Russian Scientists Develop “Energy-Efficient” Neural Networks
A new approach devised by researchers in Saratov trains artificial intelligence with lower energy consumption.

Russian scientists have applied a new energy-efficient approach to building neural networks, the Ministry of Science and Higher Education said. A team at the Saratov State University named after Chernyshevsky proposed replacing classical artificial neurons with simplified but dynamic cell models.
The approach brings AI systems closer to the way the human brain works.
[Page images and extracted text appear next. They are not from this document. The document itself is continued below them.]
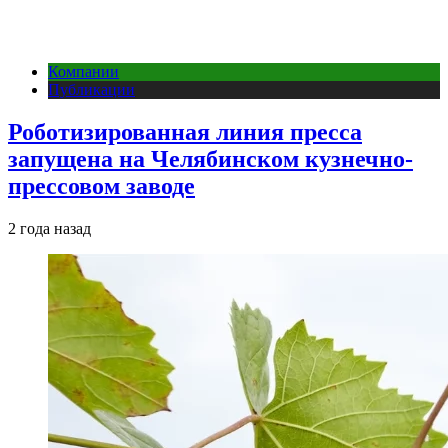
Компании
Публикации
Роботизированная линия пресса
запущена на Челябинском кузнечно-
прессовом заводе
2 года назад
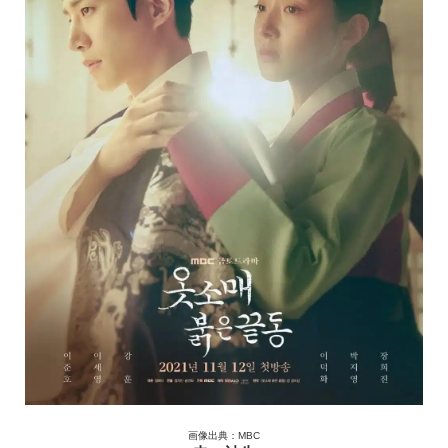
画像出典：MBC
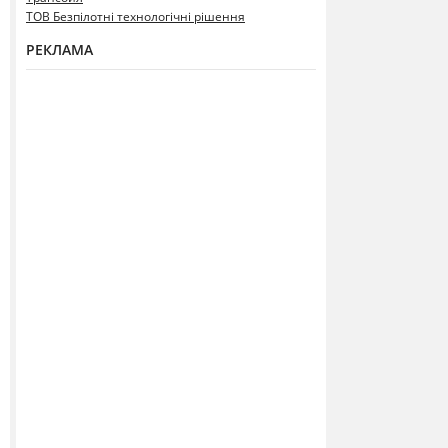
ТОВ Безпілотні технологічні рішення
РЕКЛАМА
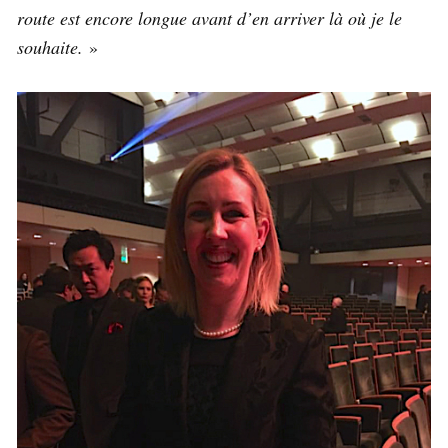
route est encore longue avant d’en arriver là où je le
souhaite.
»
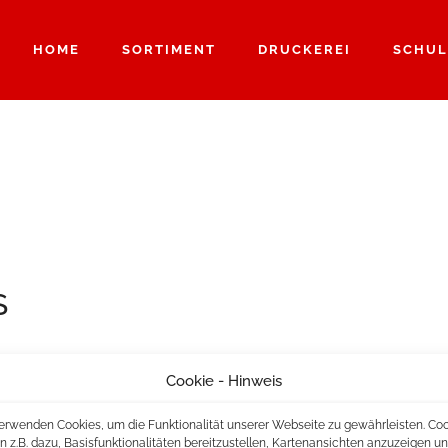
HOME
SORTIMENT
DRUCKEREI
SCHUL
S
Cookie - Hinweis
erwenden Cookies, um die Funktionalität unserer Webseite zu gewährleisten. Co
n z.B. dazu, Basisfunktionalitäten bereitzustellen, Kartenansichten anzuzeigen u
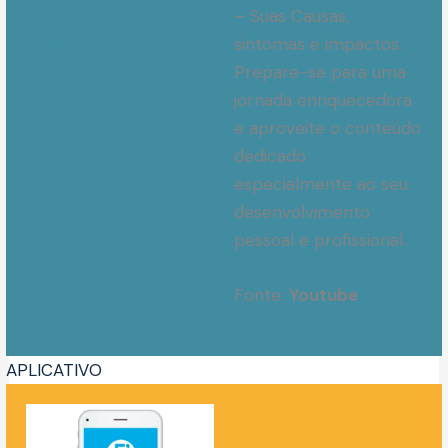
Clique na imagem e
– Suas Causas,
assista ao vídeo!
sintomas e impactos.
Prepare-se para uma
jornada enriquecedora
e aproveite o conteúdo
dedicado
especialmente ao seu
desenvolvimento
pessoal e profissional.
Fonte:
Youtube
APLICATIVO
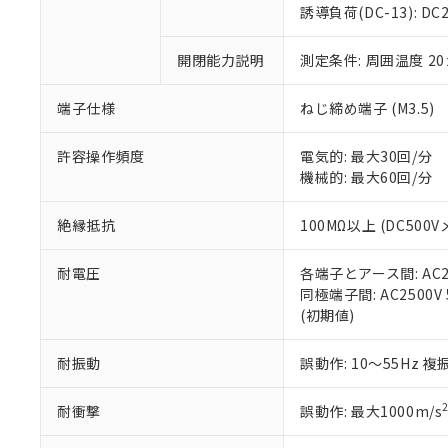
のであり、閲
ます。
Cr(Ⅵ)(六価クロム) : 
フタル酸エステル類の４
誘導負荷(DC-13): DC24
○
一定数以
DBP(フタル酸ジブチル) :
い。
当社は貴社製
DEHP(フタル酸ビス(2-エ
正式な納期状
置等に一切使
開閉能力説明
測定条件: 周囲温度 2
当社販売員に
※2 対応予定月
△
一定数に
当社は、貴社
オムロン制御
また当社は、
※2 環境保護使
在庫状況およ
部品在庫の切り替
たしません。
端子仕様
ねじ締め端子 (M3.5)
－
在庫なし
す。
「ｅ」：有害物質
機器販売
マイパーツ機
「10」：通常の
許容操作頻度
電気的: 最大30回/分
ている必要が
味します。
機械的: 最大60回/分
空
受注生産
お客様が当ウ
※3 非含有証明
「－」：未確認で
白
が、当社の製
絶縁抵抗
100MΩ以上 (DC500V
さい。
下記の非含有証明
※当社の共同
耐電圧
各端子とアース間: AC250
いる法人を指
EU RoHS指令（
同極端子間: AC2500V 5
51物質の非含有証
(初期値)
※本証明書は発行
また、RoHS指
混在することから
耐振動
誤動作: 10～55Hz 複
既に当社にて対応
り割愛しておりま
耐衝撃
誤動作: 最大1000m/s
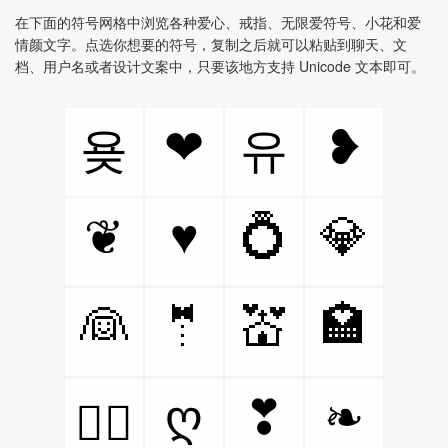
在下面的符号网格中浏览各种爱心、戒指、无限爱符号、小花和爱
情颜文字。点选你想要的符号，复制之后就可以粘贴到聊天、文
档、用户名或者设计文案中，只要该地方支持 Unicode 文本即可。
❤
❥
욪
유
♥
💍
💎
❦
👰
🤵
💒
🏩
ღ
❣
❧
❤️‍🔥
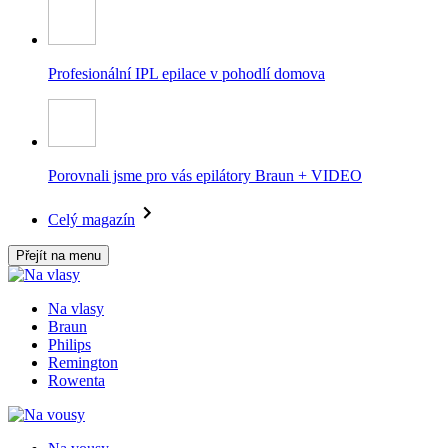
Profesionální IPL epilace v pohodlí domova
Porovnali jsme pro vás epilátory Braun + VIDEO
Celý magazín
Přejít na menu
Na vlasy
Braun
Philips
Remington
Rowenta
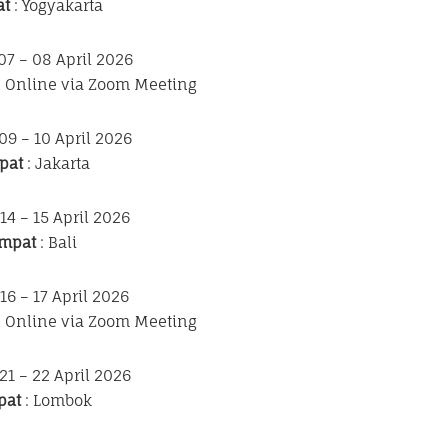
at
: Yogyakarta
07 – 08 April 2026
n Online via Zoom Meeting
 09 – 10 April 2026
pat
: Jakarta
 14 – 15 April 2026
mpat
: Bali
 16 – 17 April 2026
n Online via Zoom Meeting
 21 – 22 April 2026
pat
: Lombok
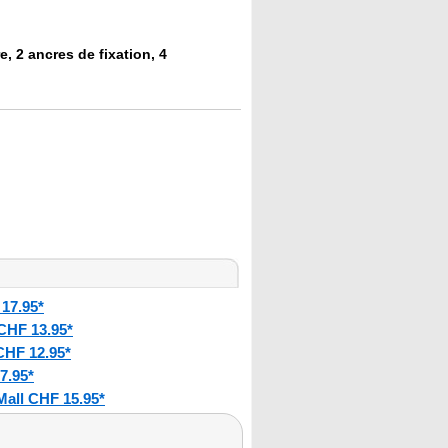
e, 2 ancres de fixation, 4
17.95*
CHF 13.95*
CHF 12.95*
7.95*
Mall CHF 15.95*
As the university noted, spiking neural networks based on oscillatory FitzHugh–Nagumo neurons and trained without supervision can operate more efficiently than conventional neural network models. The technology could be used to develop autonomous sensor devices, neuromorphic hardware, and low-power electronics.
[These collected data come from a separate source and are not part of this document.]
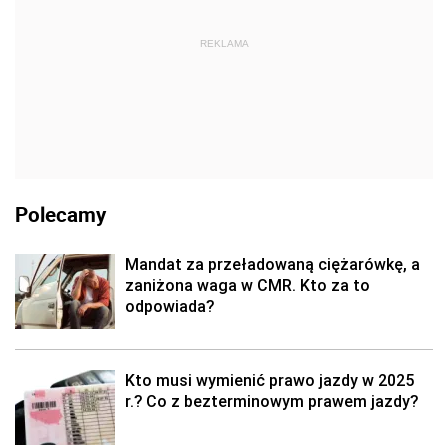
REKLAMA
Polecamy
Mandat za przeładowaną ciężarówkę, a
zaniżona waga w CMR. Kto za to
odpowiada?
Kto musi wymienić prawo jazdy w 2025
r.? Co z bezterminowym prawem jazdy?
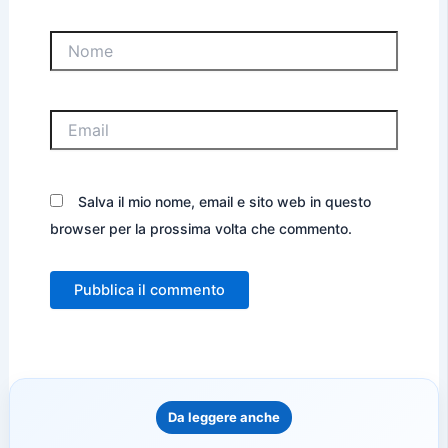
Nome
Email
Salva il mio nome, email e sito web in questo
browser per la prossima volta che commento.
Da leggere anche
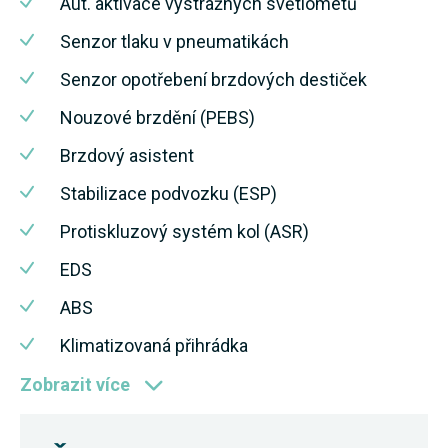
Aut. aktivace výstražných světlometů
Senzor tlaku v pneumatikách
Senzor opotřebení brzdových destiček
Nouzové brzdění (PEBS)
Brzdový asistent
Stabilizace podvozku (ESP)
Protiskluzový systém kol (ASR)
EDS
ABS
Klimatizovaná přihrádka
Zobrazit více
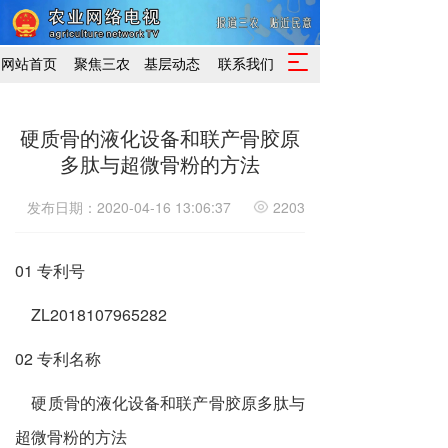
T
网站首页
聚焦三农
基层动态
联系我们
o
g
g
硬质骨的液化设备和联产骨胶原
l
多肽与超微骨粉的方法
e
n
a
发布日期：2020-04-16 13:06:37
2203
v
i
g
01 专利号
a
t
ZL20
18107965282
i
o
02 专利名称
n
硬质骨的液化设备和联产骨胶原多肽与
超微骨粉的方法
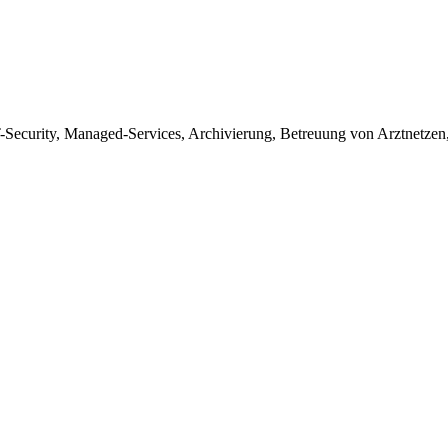
T-Security, Managed-Services, Archivierung, Betreuung von Arztnetze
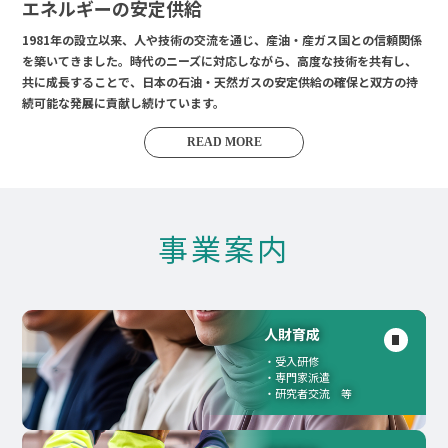
エネルギーの安定供給
1981年の設立以来、人や技術の交流を通じ、産油・産ガス国との信頼関係
を築いてきました。時代のニーズに対応しながら、高度な技術を共有し、
共に成長することで、日本の石油・天然ガスの安定供給の確保と双方の持
続可能な発展に貢献し続けています。
READ MORE
事業案内
人財育成
受入研修
専門家派遣
研究者交流 等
Living Mechanisms Instead of Pure Mathematics
Conventional neural networks are typically built as sets of mathematical functions that consume computing resources continuously. In the human body, neurons activate only when needed and remain idle most of the time. The neural network developed by the Saratov researchers follows a similar principle, generating impulses – known as spikes – only in response to input signals. In effect, computations occur in a way that closely resembles a living system.
During experiments, the neural network was trained to recognize images. Even this relatively simple task demonstrated stable learning performance. The system classified images with up to 80% accuracy. At the same time, the researchers identified the conditions under which the network operates reliably. Its classification capability remains intact even in the presence of moderate interference.